During his time at Yahoo! Sports, Wojnarowski mentored a young Shams Charania, who later became Wojnarowski's chief rival for scoops after Wojnarowski left Yahoo! for ESPN. Reeves Wiedeman wrote that "Charania and Wojnarowski have become celebrities in their own right [] by serving as vessels for the daily stream of news that holds NBA fans' attention even (and perhaps especially) when there aren't any games being played." Frank Isola said that the Woj-Shams rivalry was "the only real rivalry left in the NBA." However, the rivalry's focus on breaking news received criticism from some other reporters, including Isaac Chotiner, who quipped that "If Shams didn’t write [favorable stories to] get in good with his sources, he couldn't do the vital work of breaking news 43 seconds before everyone else." (This was not an exaggeration: in 2021, Wojnarowski beat Charania to a key scoop, James Harden's trade to the Brooklyn Nets, by eight seconds.)

Beyond merely reporting news, Wojnarowski and Charania's knowledge allowed them to help shape events in the NBA. According to Wiedeman, "Wojnarowski has a grip on many of the NBA's front offices, while Charania has more of a foothold among agents and even many players." Certain agents said that Wojnarowski's knowledge of the NBA was so vast that agents and teams privately consulted with him before making decisions. In addition, the Washington Post reported that NBA front offices revised their information-sharing practices to limit leaks to Wojnarowski and Charania. However, it was also said that NBA executives strategically leaked information to Wojnarowski and Charania to skirt the league's anti-tampering rules, which prevent teams from recruiting other teams' players before the start of free agency.

====Josh Hawley incident====
On July 10, 2020, Republican Senator Josh Hawley wrote a letter to NBA commissioner Adam Silver questioning the propriety of the NBA allowing social justice statements on players' jerseys, but not support for law enforcement or anything critical of the Chinese Communist Party. The NBA has business connections with China. Wojnarowski, copied on the Hawley communication, replied to Hawley via email saying "fuck you". Wojnarowski apologized the same day to Hawley and ESPN; ESPN called Wojnarowski's response "completely unacceptable behavior" and suspended Wojnarowski without pay for two weeks. Wojnarowski's outburst impressed even his critics, such as LeBron James, who tweeted "#FreeWOJ!!" following the suspension.

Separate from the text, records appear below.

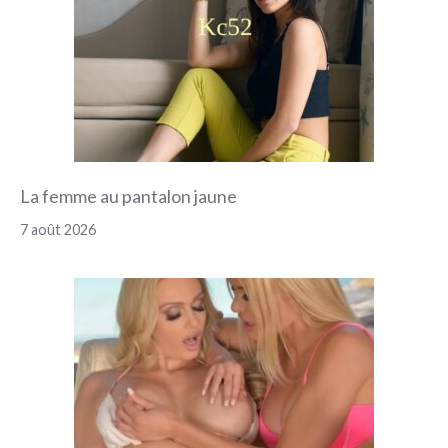
La femme au pantalon jaune
7 août 2026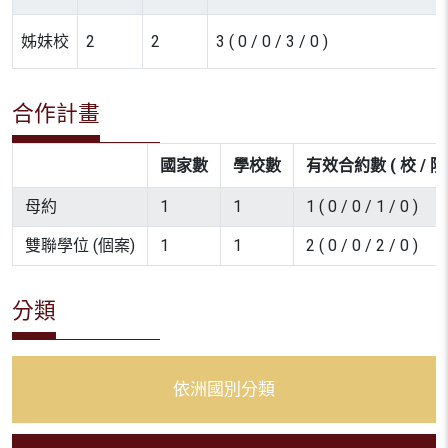
姊妹校
2
2
3 ( 0 / 0 / 3 / 0 )
合作計畫
國家數
學校數
有效合約數 ( 校 / 院 
母約
1
1
1 ( 0 / 0 / 1 / 0 )
雙聯學位 (個案)
1
1
2 ( 0 / 0 / 2 / 0 )
分類
依洲國別分類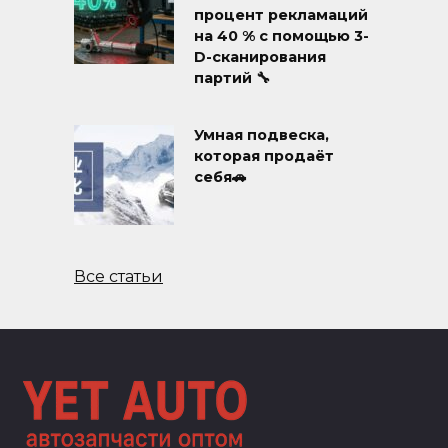
процент рекламаций
на 40 % с помощью 3-
D-сканирования
партий 🔧
Умная подвеска,
которая продаёт
себя🚗
Все статьи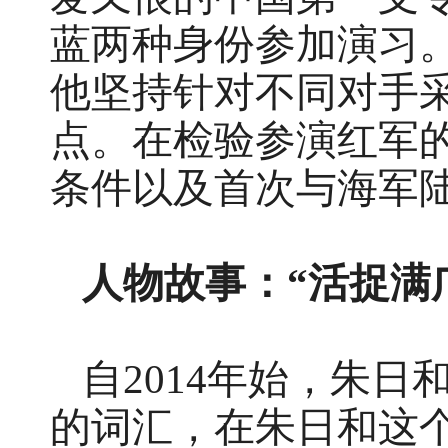
蓝两种身份参加演习
他坚持针对不同对手
点。在检验参演红军
条件以及首次与海军
人物故事：“活捉满
自2014年始，朱
的词汇，在朱日和这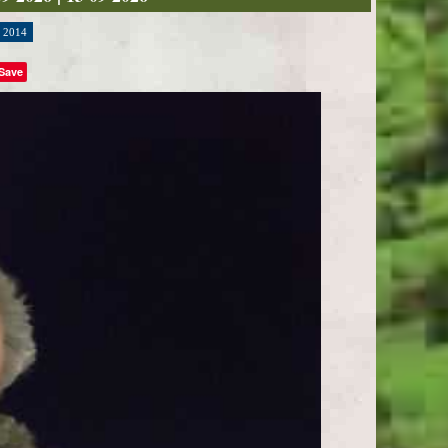
2014
Save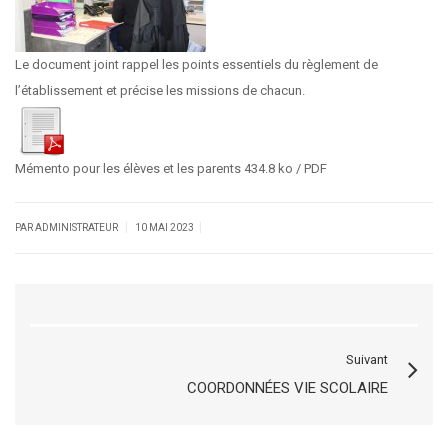
Le document joint rappel les points essentiels du règlement de
l’établissement et précise les missions de chacun.
Mémento pour les élèves et les parents
434.8 ko / PDF
|
|
PAR ADMINISTRATEUR
10 MAI 2023
Suivant
COORDONNÉES VIE SCOLAIRE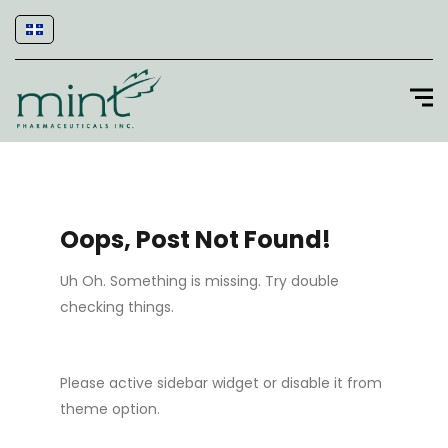
Oops, Post Not Found!
Uh Oh. Something is missing. Try double
checking things.
Please active sidebar widget or disable it from
theme option.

== Basketball executive career ==
On September 19, 2024, Wojnarowski announced that he would become the general manager of the men's basketball team at St. Bonaventure University, his alma mater. In doing so, he exchanged the remaining three years and $20 million on his ESPN contract for a $75,000 salary. In an interview with The New York Times, Wojnarowski argued that fielding a competitive basketball team was critical to the long-term success of the university as an academic institution, explaining that "without Bonaventure being competitive in the Atlantic 10 [Conference] ... it puts the entire institution at some level of peril."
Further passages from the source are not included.